COLUMBUS, Ohio (Legal Newsline) - A hypothetical jury award is now a very real element in Ohio legal malpractice law, thanks to a Thursday decision by the state's Supreme Court.
In a 5-2 ruling, the Justices stated that proving what amount could have been won in a trial will be a requirement in bringing attorney malpractice claims. The case concerned a motorist's suit against another who caused a wreck.
"The jury in this case arrived at a figure for damages that was not necessarily reflective of the value of the Patereks' claim against their lawyers; the jury's damage award reflects what the Patereks' suffered through the negligence of Richardson," Justice Paul Pfeifer wrote.
"But the appellant attorneys in this case are not responsible for (Kristopher) Richardson's negligent conduct; they are responsible for their own.

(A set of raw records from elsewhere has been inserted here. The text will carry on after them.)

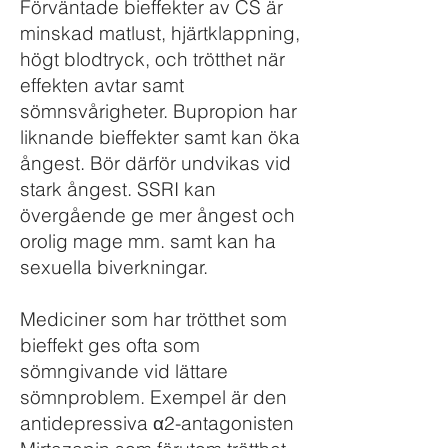
Förväntade bieffekter av CS är
minskad matlust, hjärtklappning,
högt blodtryck, och trötthet när
effekten avtar samt
sömnsvårigheter. Bupropion har
liknande bieffekter samt kan öka
ångest. Bör därför undvikas vid
stark ångest. SSRI kan
övergående ge mer ångest och
orolig mage mm. samt kan ha
sexuella biverkningar.
Mediciner som har trötthet som
bieffekt ges ofta som
sömngivande vid lättare
sömnproblem. Exempel är den
antidepressiva α2-antagonisten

This case is not about what Irene Paterek suffered on account of Richardson's bad driving, but what she suffered on account of the appellants' bad lawyering.
"The proper inquiry, then, is this: Had the appellants not been negligent, how much could Irene have received from a settlement or a judgment?"
Pfeifer continued that considering the lost judgment irrelevant would defeat the purpose of tort law, compensation for a loss.
"Thus, it was up to the Irene Paterek to prove what she lost because of the appellants' negligence," Pfeifer wrote.
"She stipulated that she would have received nothing toward a judgment from the tortfeasor himself. The stipulation stated that Richardson did not have sufficient assets to satisfy any judgment beyond his $100,000 automobile liability coverage."
Edward Paterek died in 2003, six years after the automobile accident. In 1998, Peterson and Ibold attorney Jonathon Evans began representing the Patereks.
Evans had the complaint dismissed without prejudice in 1998, but failed to refile it within the one-year time limit. After her husband died, Irene Paterek filed suit against Peterson and Ibold.
She won $382,000 in a jury trial. The award was reduced to the $100,000 Richardson's insurance provided.
An appeals court reinstated the award, saying the amount Edward Paterek could have won did not matter.
Justices Robert Cupp and Maureen O'Connor concurred in part and dissented in part in the Supreme Court ruling. Cupp wrote that the majority correctly ruled that the judgment lost is an essential element of a legal malpractice claim, but the Patereks' own underinsured motorist coverage should not have been included in the award against the law firm.